坂東さんは、罵倒されようが鬼畜といわれようが、あえてこのことを伝えることを選びました。案の定、相当に叩かれたそうです。
避妊というやり方は、自然にそぐわないという理由で拒んだそうです。昔は避妊などなかったですから、多くは間引きされていきました。(人間の赤ん坊も間引きされていましたから)
それでいて、現代では犬猫の殺処分は数十万匹されています。坂東さんはあえて叩かれ役を買って出て、こうしたことを作家として伝えたかったのかもしれません。
競走馬もそうですが、現役を退いた馬たちの多くは肉となったしまいます。多くの人たちはそういったことには目をつむってしまいます。

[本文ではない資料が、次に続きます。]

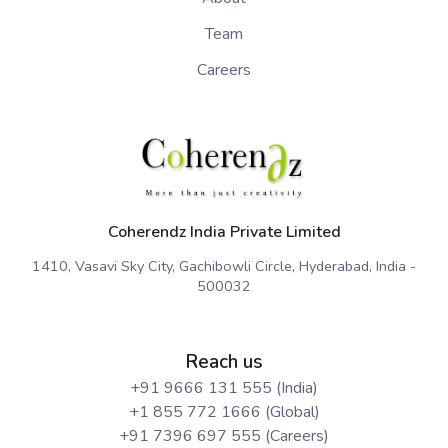
Team
Careers
Coherendz India Private Limited
1410, Vasavi Sky City, Gachibowli Circle, Hyderabad, India -
500032
Reach us
+91 9666 131 555 (India)
+1 855 772 1666 (Global)
+91 7396 697 555 (Careers)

犬猫の殺処分もしかりです。
そして、スーパーなどで肉や魚を買い求めて、私たちは何も殺していないといった顔をしています。肉を食べるということは殺しているということと同意語で、我々も確かに動物や魚を殺しています。
鶏をしめるという行為は、昔の家庭では多く見られたそうです。沖縄では1950年代まではヤギ、豚、犬なども家庭でしめて食べたそうです。それが普通の風景だったそうです。
我々はそういったことからは目を背け、善人面して暮らしています。私たちは多くの命を奪って暮らしているのです。著者の言いたかったことは、こういったことだと思います。
ペットロスについても書かれていて、ゆがんだ愛情でペットとの別れをした場合は、時間では解決せず抑うつになる可能性があるそうです。内田百閒の「ノラや」という作品のことが紹介されていますが、猫が迷子になってしまいペットロスになってしまった百閒先生のことが描かれていますが、猫がいた時には虐めていたという記述があり、後ろめたさがペットロスを長引かせてしまったのかもしれません。
現在のチェルノブイリは、野生動物の楽園になっているそうです。放射能は別として、人間がいなくなった世界でうまくやっているそうです。Fukusimaでも野生動物の楽園になっていくのかもしれません。